Privacy Bias in Language Models: A Contextual Integrity-based Auditing Metric
Yan Shvartzshnaider, Vasisht Duddu
TL;DR
This work introduces privacy bias as a Contextual Integrity–based auditing metric for LLMs and defines privacy bias delta as the deviation from normative expectations. It tackles prompt-sensitivity by proposing a multi-prompt assessment framework to stabilize measurements and demonstrates how LLM capacity and optimizations (e.g., DPO, AWQ) influence biases using IoT and ConfAIde datasets. The paper provides empirical methods and results for identifying biases without explicit expected values and for evaluating delta when norms exist, offering normative guidance for model training, deployment, and policy evaluation.

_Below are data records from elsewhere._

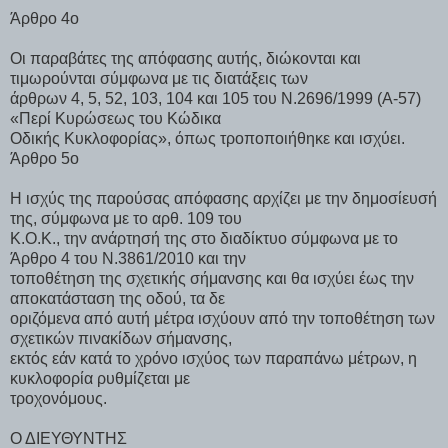
Άρθρο 4ο
Οι παραβάτες της απόφασης αυτής, διώκονται και
τιμωρούνται σύμφωνα με τις διατάξεις των
άρθρων 4, 5, 52, 103, 104 και 105 του Ν.2696/1999 (Α-57)
«Περί Κυρώσεως του Κώδικα
Οδικής Κυκλοφορίας», όπως τροποποιήθηκε και ισχύει.
Άρθρο 5ο
Η ισχύς της παρούσας απόφασης αρχίζει με την δημοσίευσή
της, σύμφωνα με το αρθ. 109 του
Κ.Ο.Κ., την ανάρτησή της στο διαδίκτυο σύμφωνα με το
Άρθρο 4 του Ν.3861/2010 και την
τοποθέτηση της σχετικής σήμανσης και θα ισχύει έως την
αποκατάσταση της οδού, τα δε
οριζόμενα από αυτή μέτρα ισχύουν από την τοποθέτηση των
σχετικών πινακίδων σήμανσης,
εκτός εάν κατά το χρόνο ισχύος των παραπάνω μέτρων, η
κυκλοφορία ρυθμίζεται με
τροχονόμους.
Ο ΔΙΕΥΘΥΝΤΗΣ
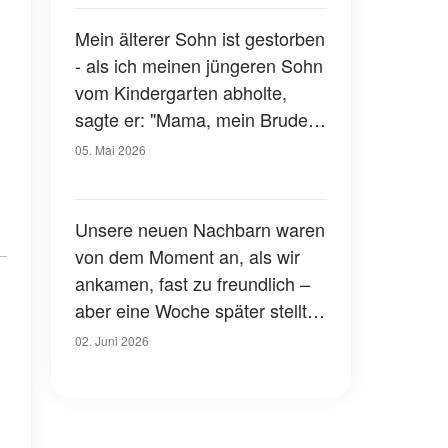
es sofort bereut
Mein älterer Sohn ist gestorben
- als ich meinen jüngeren Sohn
vom Kindergarten abholte,
sagte er: "Mama, mein Bruder
ist zu mir gekommen"
05. Mai 2026
Unsere neuen Nachbarn waren
von dem Moment an, als wir
ankamen, fast zu freundlich –
aber eine Woche später stellte
ich fest, dass meine Familie
02. Juni 2026
nicht zufällig dort gelandet war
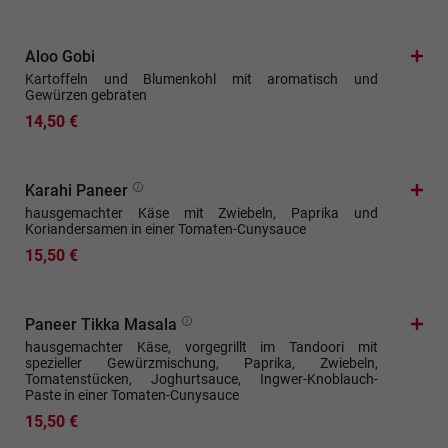
Aloo Gobi
Kartoffeln und Blumenkohl mit aromatisch und
Gewürzen gebraten
14,50 €
Karahi Paneer
hausgemachter Käse mit Zwiebeln, Paprika und
Koriandersamen in einer Tomaten-Cunysauce
15,50 €
Paneer Tikka Masala
hausgemachter Käse, vorgegrillt im Tandoori mit
spezieller Gewürzmischung, Paprika, Zwiebeln,
Tomatenstücken, Joghurtsauce, Ingwer-Knoblauch-
Paste in einer Tomaten-Cunysauce
15,50 €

It concludes with discussion of provenance, generalizability, and future directions for normative CI-based privacy auditing of LLMs.
Abstract
As large language models (LLMs) are integrated into sociotechnical systems, it is crucial to examine the privacy biases they exhibit. We define privacy bias as the appropriateness value of information flows in responses from LLMs. A deviation between privacy biases and expected values, referred to as privacy bias delta, may indicate privacy violations. As an auditing metric, privacy bias can help (a) model trainers evaluate the ethical and societal impact of LLMs, (b) service providers select context-appropriate LLMs, and (c) policymakers assess the appropriateness of privacy biases in deployed LLMs. We formulate and answer a novel research question: how can we reliably examine privacy biases in LLMs and the factors that influence them? We present a novel approach for assessing privacy biases using a contextual integrity-based methodology to evaluate the responses from various LLMs. Our approach accounts for the sensitivity of responses across prompt variations, which hinders the evaluation of privacy biases. Finally, we investigate how privacy biases are affected by model capacities and optimizations.